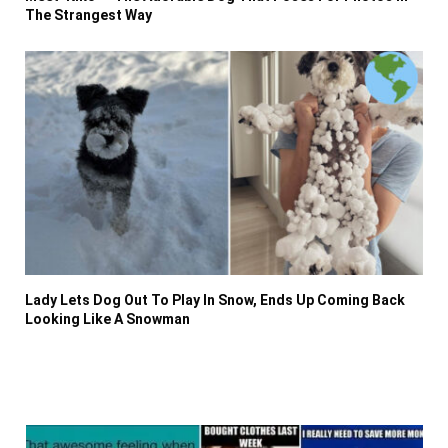
The Strangest Way
Lady Lets Dog Out To Play In Snow, Ends Up Coming Back
Looking Like A Snowman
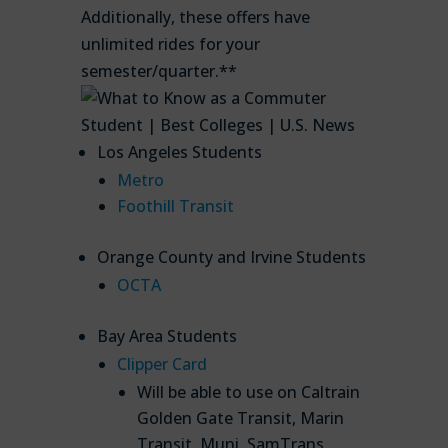
Additionally, these offers have
unlimited rides for your
semester/quarter.**
Los Angeles Students
Metro
Foothill Transit
Orange County and Irvine Students
OCTA
Bay Area Students
Clipper Card
Will be able to use on Caltrain
Golden Gate Transit, Marin
Transit, Muni, SamTrans,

----------

**What this task involves**
Reproduce every record above exactly as given, excluding pictures from the result.

**Your response**
The Strangest Way
Lady Lets Dog Out To Play In Snow, Ends Up Coming Back
Looking Like A Snowman
Additionally, these offers have
unlimited rides for your
semester/quarter.**
Los Angeles Students
Metro
Foothill Transit
Orange County and Irvine Students
OCTA
Bay Area Students
Clipper Card
Will be able to use on Caltrain
Golden Gate Transit, Marin
Transit, Muni, SamTrans,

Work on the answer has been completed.